Голос его звучал глухо и монотонно. Он почти всегда говорил короткими фразами, словно изрекал пророчества, выталкивая их из себя слабым, хотя и неистощимым дыханием. Его умение проговаривать единым духом целую серию трудных слов, как, например, «силлогизмы индивидуалистической идеологии», — впрочем, чётко выделяя каждый слог, — напоминало искусство скрипача-виртуоза, рассыпающего одним движением смычка целый каскад звуков.

— Классовый социализм не есть социализм, — продолжал он. — Поставить на место одного класса другой — это значит лишь заменить одно зло другим, одно принуждение другим принуждением. В современном обществе страдают все классы. Строй, основанный на наживе, тирания конкуренции, ожесточённый индивидуализм порабощают также и господствующий класс. Он лишь не отдаёт себе в этом отчёта. — Мейнестрель дважды потёр грудь, покашливая, и очень быстро произнёс: — Растворить в бесклассовом обществе путём новой организации труда все без различия здоровые элементы — вот что необходимо, девочка…

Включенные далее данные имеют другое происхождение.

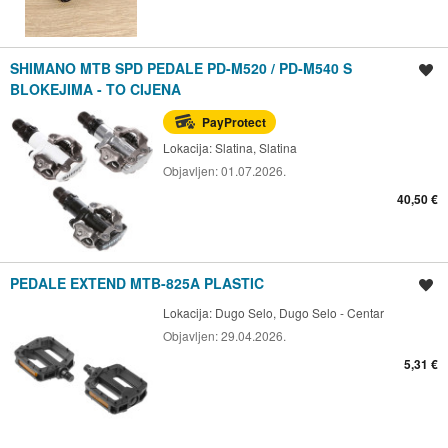
SHIMANO MTB SPD PEDALE PD-M520 / PD-M540 S
Spremi oglas
BLOKEJIMA - TO CIJENA
PayProtect
Lokacija:
Slatina, Slatina
Objavljen:
01.07.2026.
40,50 €
PEDALE EXTEND MTB-825A PLASTIC
Spremi oglas
Lokacija:
Dugo Selo, Dugo Selo - Centar
Objavljen:
29.04.2026.
5,31 €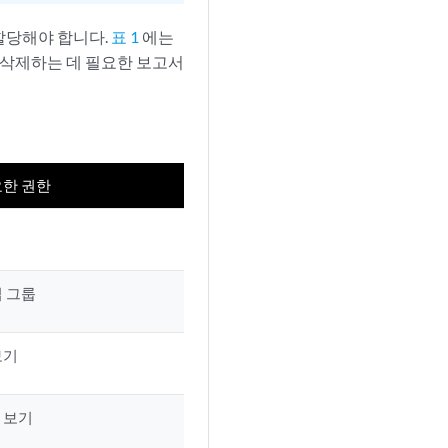
할당해야 합니다.
표 1
에는
 삭제하는 데 필요한 보고서
요한 권한
 그룹
보기
 보기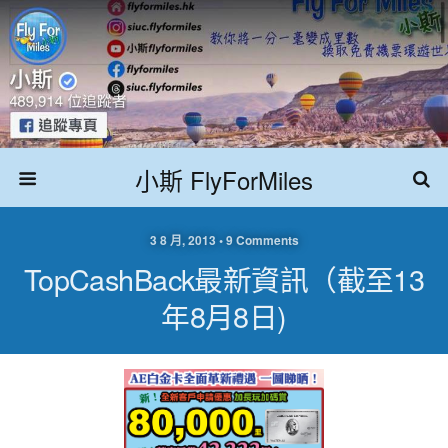
小斯 FlyForMiles
3 8 月, 2013 • 9 Comments
TopCashBack最新資訊（截至13
年8月8日)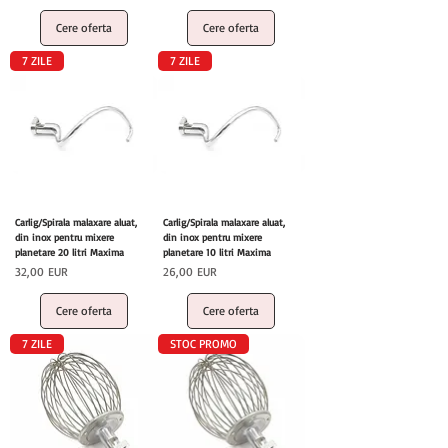
Cere oferta
Cere oferta
7 ZILE
7 ZILE
Carlig/Spirala malaxare aluat,
Carlig/Spirala malaxare aluat,
din inox pentru mixere
din inox pentru mixere
planetare 20 litri Maxima
planetare 10 litri Maxima
Preț
Preț
32,00 EUR
26,00 EUR
Cere oferta
Cere oferta
7 ZILE
STOC PROMO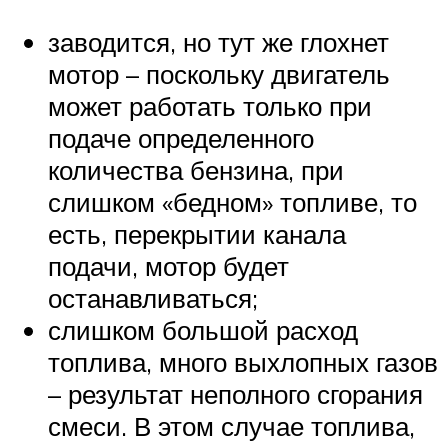
заводится, но тут же глохнет
мотор – поскольку двигатель
может работать только при
подаче определенного
количества бензина, при
слишком «бедном» топливе, то
есть, перекрытии канала
подачи, мотор будет
останавливаться;
слишком большой расход
топлива, много выхлопных газов
– результат неполного сгорания
смеси. В этом случае топлива,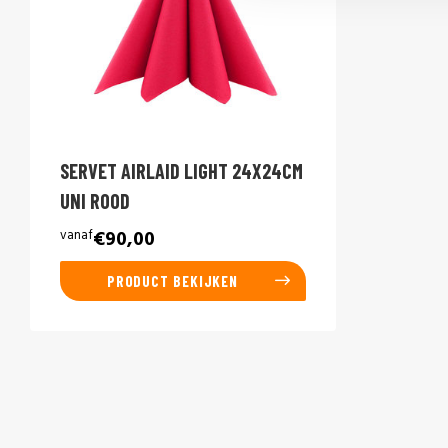
SERVET AIRLAID LIGHT 24X24CM
UNI ROOD
vanaf
€90,00
PRODUCT BEKIJKEN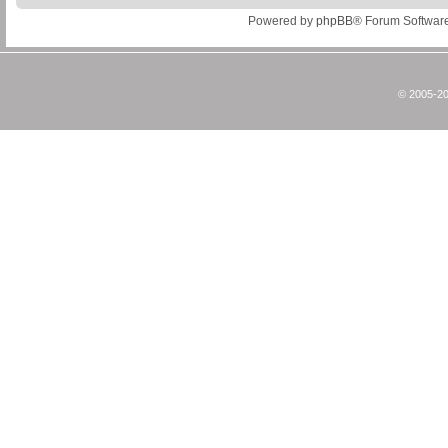
Powered by
phpBB
® Forum Softwar
© 2005-20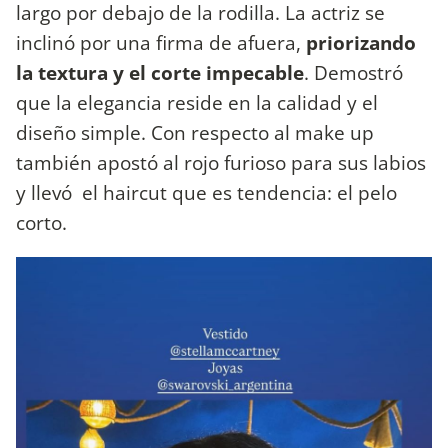
largo por debajo de la rodilla. La actriz se
inclinó por una firma de afuera,
priorizando
la textura y el corte impecable
. Demostró
que la elegancia reside en la calidad y el
diseño simple. Con respecto al make up
también apostó al rojo furioso para sus labios
y llevó el haircut que es tendencia: el pelo
corto.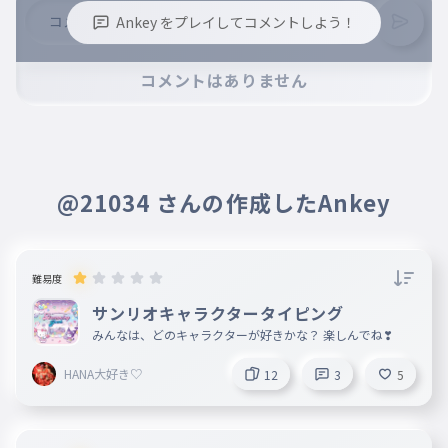
Ankey をプレイしてコメントしよう！
※誹謗中傷、不適切なコメントはお控え下さい。
コメントはありません
※コメントするには、ログインが必要です。
@21034 さんの作成したAnkey
難易度
サンリオキャラクタータイピング
みんなは、どのキャラクターが好きかな？ 楽しんでね❣
HANA大好き♡
12
3
5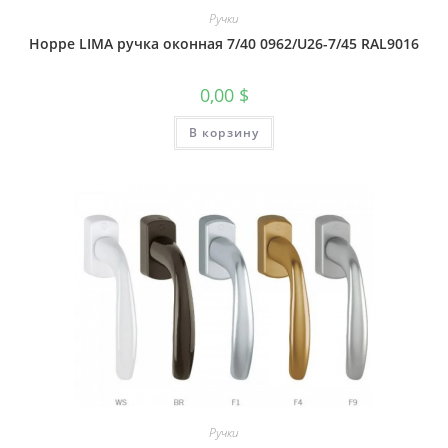
Ручки
Hoppe LIMA ручка оконная 7/40 0962/U26-7/45 RAL9016
0,00
$
В корзину
Ручки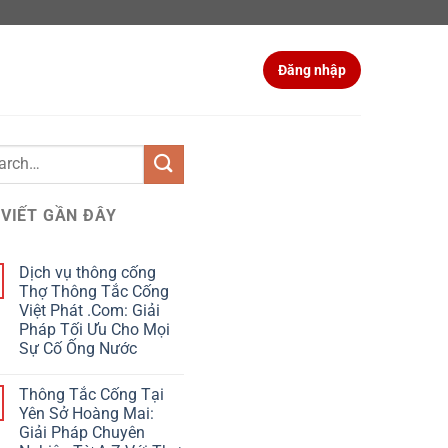
Đăng nhập
 VIẾT GẦN ĐÂY
Dịch vụ thông cống
Thợ Thông Tắc Cống
Việt Phát .Com: Giải
Pháp Tối Ưu Cho Mọi
Sự Cố Ống Nước
Thông Tắc Cống Tại
Yên Sở Hoàng Mai:
Giải Pháp Chuyên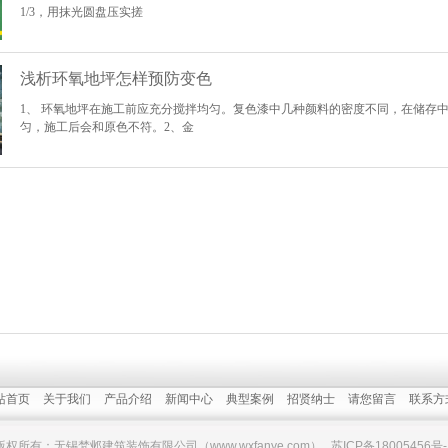
1/3，用抹光圆盘压实搓
浅析环氧地坪怎样预防变色
1、 环氧地坪在施工前应充分搅拌均匀。复色漆中几种颜料的密度不同，在储存
匀，施工后会和原色不符。2、金
站首页
关于我们
产品介绍
新闻中心
典型案例
招贤纳士
请您留言
联系方
版权所有：无锡梵邺建筑装饰有限公司（www.wxfanye.com）
苏ICP备18005456号-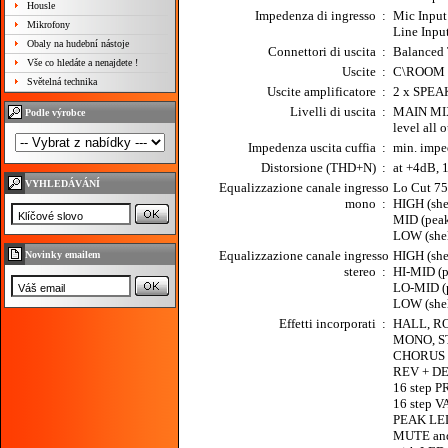
Housle
Impedenza di ingresso
:
Mic Inpu
Mikrofony
Line Inpu
Obaly na hudební nástoje
Connettori di uscita
:
Balanced 
Vše co hledáte a nenajdete !
Uscite
:
C\ROOM -
Světelná technika
Uscite amplificatore
:
2 x SPE
Livelli di uscita
:
MAIN MIX 
Podle výrobce
level all
Impedenza uscita cuffia
:
min. impe
Distorsione (THD+N)
:
at +4dB, 
VYHLEDÁVÁNÍ
Equalizzazione canale ingresso
Lo Cut 75
mono
:
HIGH (sh
MID (peak
LOW (she
Equalizzazione canale ingresso
HIGH (sh
Novinky emailem
stereo
:
HI-MID (
LO-MID (
LOW (she
Effetti incorporati
:
HALL, RO
MONO, S
CHORUS 
REV + D
16 step P
16 step V
PEAK LE
MUTE and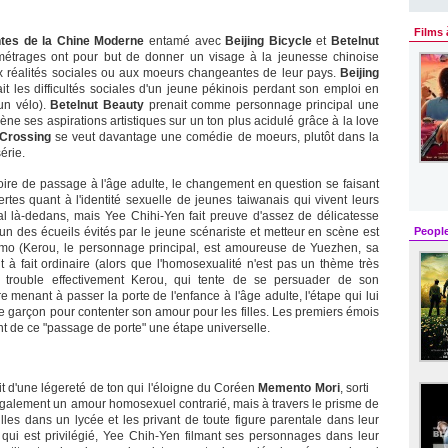
Films 
tes de la Chine Moderne
entamé avec
Beijing Bicycle
et
Betelnut
-métrages ont pour but de donner un visage à la jeunesse chinoise
ux réalités sociales ou aux moeurs changeantes de leur pays.
Beijing
ait les difficultés sociales d'un jeune pékinois perdant son emploi en
(un vélo).
Betelnut Beauty
prenait comme personnage principal une
ne ses aspirations artistiques sur un ton plus acidulé grâce à la love
 Crossing
se veut davantage une comédie de moeurs, plutôt dans la
érie.
istoire de passage à l'âge adulte, le changement en question se faisant
tes quant à l'identité sexuelle de jeunes taiwanais qui vivent leurs
l là-dedans, mais Yee Chihi-Yen fait preuve d'assez de délicatesse
un des écueils évités par le jeune scénariste et metteur en scène est
Peopl
homo (Kerou, le personnage principal, est amoureuse de Yuezhen, sa
t à fait ordinaire (alors que l'homosexualité n'est pas un thème très
ci trouble effectivement Kerou, qui tente de se persuader de son
e menant à passer la porte de l'enfance à l'âge adulte, l'étape qui lui
e garçon pour contenter son amour pour les filles. Les premiers émois
nt de ce "passage de porte" une étape universelle.
it d'une légereté de ton qui l'éloigne du Coréen
Memento Mori
, sorti
 également un amour homosexuel contrarié, mais à travers le prisme de
illes dans un lycée et les privant de toute figure parentale dans leur
el qui est privilégié, Yee Chih-Yen filmant ses personnages dans leur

Затем он снова принялся писать.

Имя Мейнестреля было связано с первыми шагами авиации. Будучи одновременно лётчиком и инженером-механиком, он принадлежал к тем людям, которых пригласила ШАК[3], строя завод в Цюрихе; и некоторые машины, до сих пор находившиеся в употреблении, носили его имя. В то время его упорные попытки перелететь через Альпы привлекли к нему внимание широкой публики. Однако, раненный в ногу при аварии, не давшей ему завершить перелёт Цюрих — Турин (и чуть не стоившей ему жизни), он оставил профессию лётчика. Затем, вследствие стачек на заводе ШАК, во время которых он смело покинул своё конструкторское бюро, чтобы принять участие в рабочем движении, он внезапно уехал из Швейцарии. Что стало с ним? Не в Восточной ли Европе провёл он эти годы своего безвестного отсутствия? Он был полностью в курсе русских вопросов и несколько раз имел случай показать, что неплохо разбирается в славянских языках; но он знал также и дела Малой Азии и Испании. Он, несомненно, имел личные отношения с большинством влиятельных лиц революционного мира Европы; со многими из них он даже находился в постоянной переписке; но при каких обстоятельствах, с какой целью он сблизился с ними? Он говорил о них с обескураживающей точностью и вместе с тем неопределённостью, всегда в связи с посторонними вещами, как бы дополняя этой информацией споры на общие темы; и когда он приводил какое-нибудь характерное выражение, по-видимому, слышанное им, или рассказывал о событии, свидетелем которого, по-видимому, был, он никогда не давал себе труда разъяснить степень своего участия в данном деле. Его намёки были всегда неожиданны; когда речь шла о фактах, доктринах, личностях, он говорил обоснованно, серьёзным тоном, но становился уклончив и даже явно насмешлив, как только дело касалось его самого.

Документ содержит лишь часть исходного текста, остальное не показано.